Auf diese Vorgänge war Blogger Thöne angesprungen, der als lange im Rettungsdienst aktiver Ehrenamtlicher und als Kommunalpolitiker (als Stadtrat sitzt er auch in Gremien, die sich mit Katastrophenschutz und Rettungsdienst befassen) große Erfahrung mit diesem Themenkomplex hat. Thöne ließ mit seiner Mitteilung auch "große" Medien bis zur Deutschen Presseagentur (dpa) und zum Mainzer ZDF aufmerken. Diese gaben sich allerdings dann mit den Airbus-Auskünften zu einem Fehlalarm zufrieden; dpa veröffentlichte eine kurze Meldung, die auch beim DK online erschien.

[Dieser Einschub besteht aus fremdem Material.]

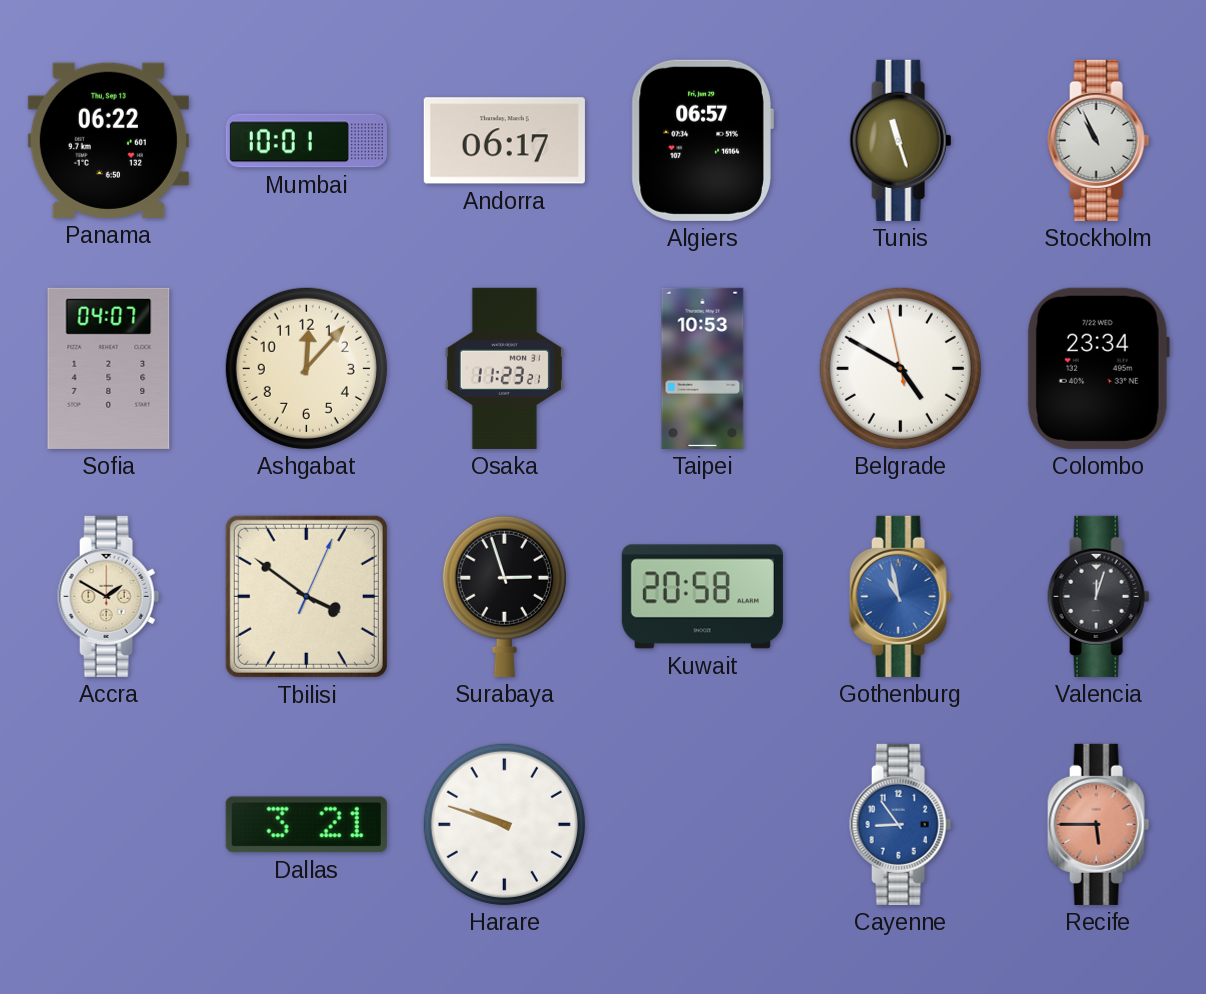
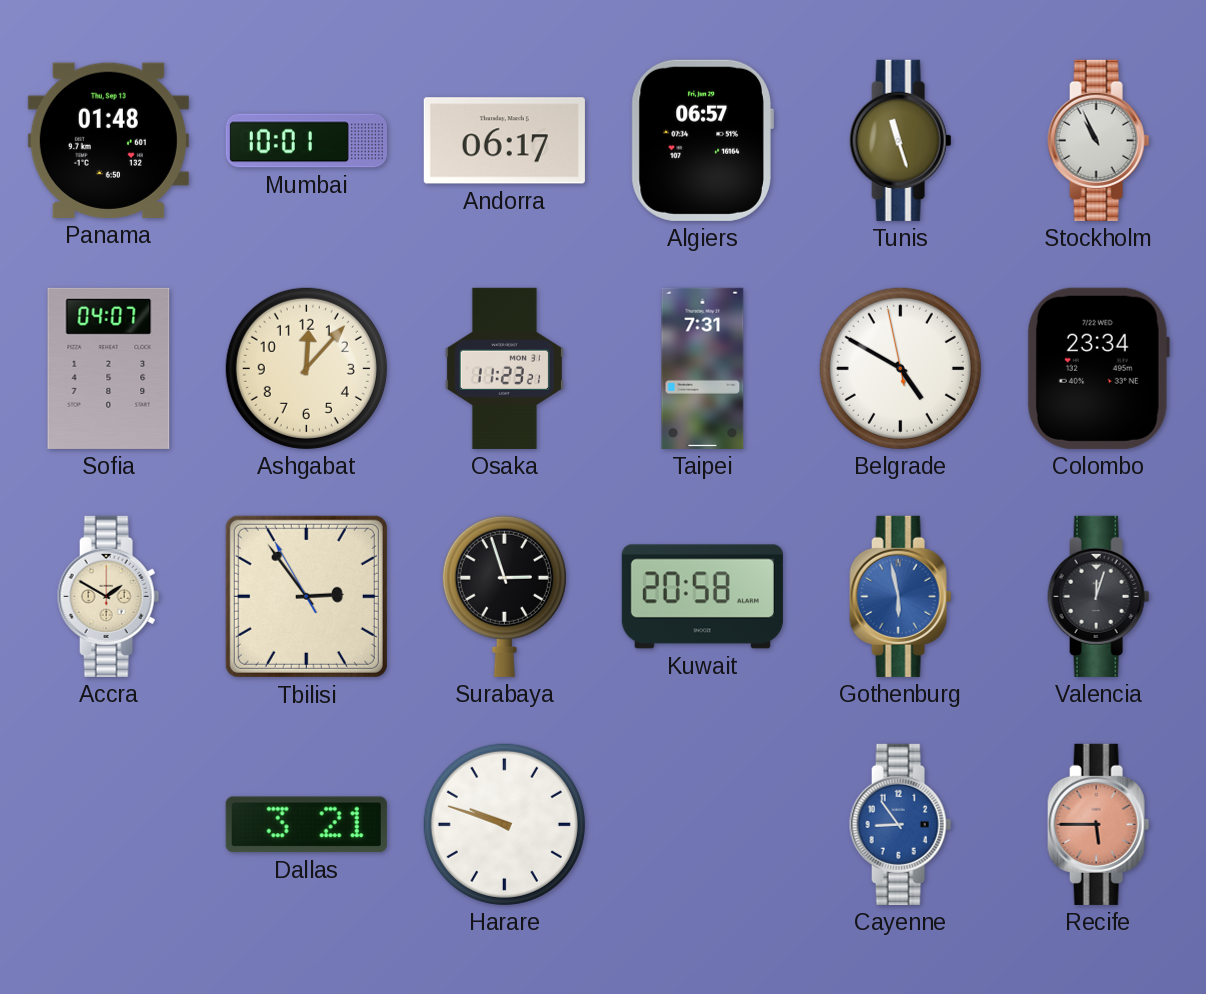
Panama: 06:22 -> 01:48
Taipei: 10:53 -> 7:31
Tbilisi: 3:51 -> 2:53
Gothenburg: 10:58 -> 5:58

Der DK recherchierte allerdings anschließend ausführlich und veröffentlichte seinen Bericht in der Samstagausgabe (und zudem nochmals online) - ohne als lokales Medium zuvor auch nur den geringsten Hinweis auf den nächtlichen Großeinsatz von den offiziell eingebundenen Behörden erhalten zu haben.

Über das Ausbleiben einer zeitnahen offiziellen Information der lokalen Medien ist man inzwischen im Pfaffenhofener Landratsamt recht unglücklich. Die dortige Katastrophenschutzbehörde war zunächst einmal für die Einsatzabläufe bei Airbus in Manching zuständig; die Kreisverwaltung wäre formell auch erster Ansprechpartner für die Presse gewesen.

Landratssprecher Christian Degen hatte dem DK am Freitagnachmittag auf Anfrage auch Rede und Antwort gestanden. Wie er gestern sagte, hatte er aber noch in der Nacht zuvor dazu geraten, sofort mit einer offiziellen Mitteilung über den Einsatz an die Öffentlichkeit zu gehen und daraufhin die Antwort bekommen, dass Airbus und Polizei sich um diesen Part kümmern wollten. Erst am Freitagmorgen, so Degen, habe er dann erfahren, dass keine Benachrichtigung erfolgt sei.

Wie Airbus-Sprecher Taitsch dem DK gestern sagte, sei die Entscheidung, nicht an die Öffentlichkeit zu gehen, im Ingolstädter Polizeipräsidium Oberbayern Nord getroffen worden - mit der Begründung, dass kein tatsächlicher Notfall vorgelegen habe. Präsidiumssprecher Hans-Peter Kammerer war gestern Abend für den DK nicht mehr für eine diesbezügliche Auskunft erreichbar.

Wie brisant der Fall eines möglichen Strahlenunfalls im Manchinger Flugzeugwerk in der Nacht zum Freitag bei den Rettungskräften und der Einsatzleitung zunächst eingeschätzt worden war, verdeutlicht die Einbindung der Münchner Berufsfeuerwehr mit drei Löschzügen, darunter eine speziell auf radioaktive Verseuchungen versierte Spezialistengruppe. Zudem sollen nach DK-Informationen vorsorglich bis in den Münchner Raum hinein Kliniken auf die Aufnahme von Strahlenopfern vorbereitet worden sein.